● **Input records**:
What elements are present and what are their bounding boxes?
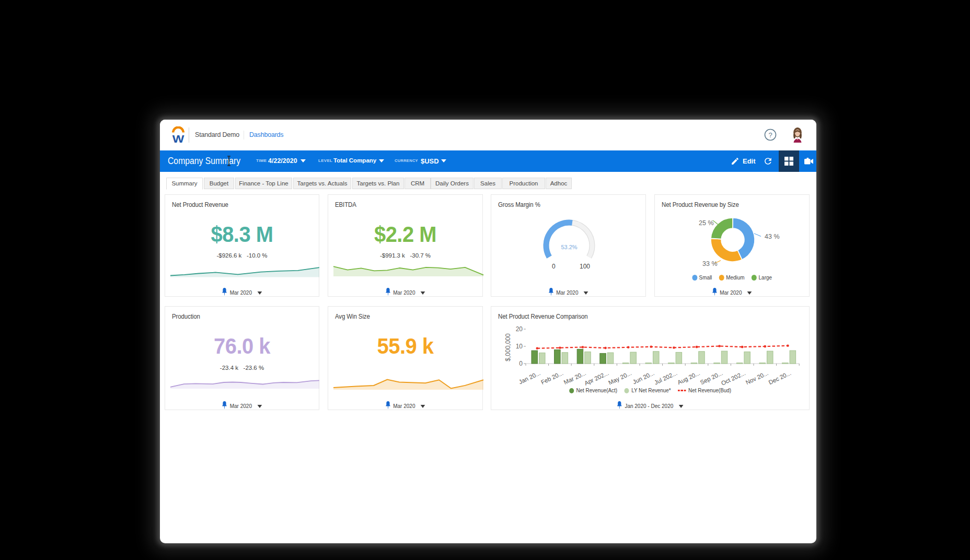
svg-text:Oct 202...: Oct 202... bbox=[720, 370, 746, 387]
svg-text:Jan 20...: Jan 20... bbox=[518, 370, 541, 386]
svg-text:20: 20 bbox=[516, 325, 523, 333]
svg-text:Sep 20...: Sep 20... bbox=[699, 370, 724, 386]
svg-text:Apr 202...: Apr 202... bbox=[583, 370, 609, 387]
svg-text:Jun 20...: Jun 20... bbox=[632, 370, 655, 386]
svg-text:Feb 20...: Feb 20... bbox=[540, 370, 564, 386]
svg-text:10: 10 bbox=[516, 343, 523, 350]
svg-text:25 %: 25 % bbox=[699, 219, 714, 227]
svg-text:43 %: 43 % bbox=[765, 233, 780, 240]
svg-text:Mar 20...: Mar 20... bbox=[563, 370, 587, 386]
svg-text:?: ? bbox=[768, 131, 772, 139]
svg-text:0: 0 bbox=[519, 360, 523, 367]
svg-text:Jul 202...: Jul 202... bbox=[653, 370, 678, 386]
svg-text:53.2%: 53.2% bbox=[561, 244, 577, 250]
svg-text:Dec 20...: Dec 20... bbox=[768, 370, 792, 386]
svg-text:33 %: 33 % bbox=[702, 260, 718, 267]
svg-text:Aug 20...: Aug 20... bbox=[676, 370, 701, 386]
svg-text:Nov 20...: Nov 20... bbox=[745, 370, 769, 386]
svg-text:W: W bbox=[172, 133, 184, 144]
svg-text:May 20...: May 20... bbox=[607, 370, 632, 386]
svg-text:$,000,000: $,000,000 bbox=[504, 333, 512, 361]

● **Task directions**:
Please output the listing above in full, exactly as given, without its images.

● **Task output**:
What elements are present and what are their bounding boxes?
svg-text:Oct 202...: Oct 202... bbox=[720, 370, 746, 387]
svg-text:Jan 20...: Jan 20... bbox=[518, 370, 541, 386]
svg-text:20: 20 bbox=[516, 325, 523, 333]
svg-text:Sep 20...: Sep 20... bbox=[699, 370, 724, 386]
svg-text:Apr 202...: Apr 202... bbox=[583, 370, 609, 387]
svg-text:Jun 20...: Jun 20... bbox=[632, 370, 655, 386]
svg-text:Feb 20...: Feb 20... bbox=[540, 370, 564, 386]
svg-text:10: 10 bbox=[516, 343, 523, 350]
svg-text:25 %: 25 % bbox=[699, 219, 714, 227]
svg-text:43 %: 43 % bbox=[765, 233, 780, 240]
svg-text:Mar 20...: Mar 20... bbox=[563, 370, 587, 386]
svg-text:?: ? bbox=[768, 131, 772, 139]
svg-text:0: 0 bbox=[519, 360, 523, 367]
svg-text:Jul 202...: Jul 202... bbox=[653, 370, 678, 386]
svg-text:53.2%: 53.2% bbox=[561, 244, 577, 250]
svg-text:Dec 20...: Dec 20... bbox=[768, 370, 792, 386]
svg-text:33 %: 33 % bbox=[702, 260, 718, 267]
svg-text:Aug 20...: Aug 20... bbox=[676, 370, 701, 386]
svg-text:Nov 20...: Nov 20... bbox=[745, 370, 769, 386]
svg-text:W: W bbox=[172, 133, 184, 144]
svg-text:May 20...: May 20... bbox=[607, 370, 632, 386]
svg-text:$,000,000: $,000,000 bbox=[504, 333, 512, 361]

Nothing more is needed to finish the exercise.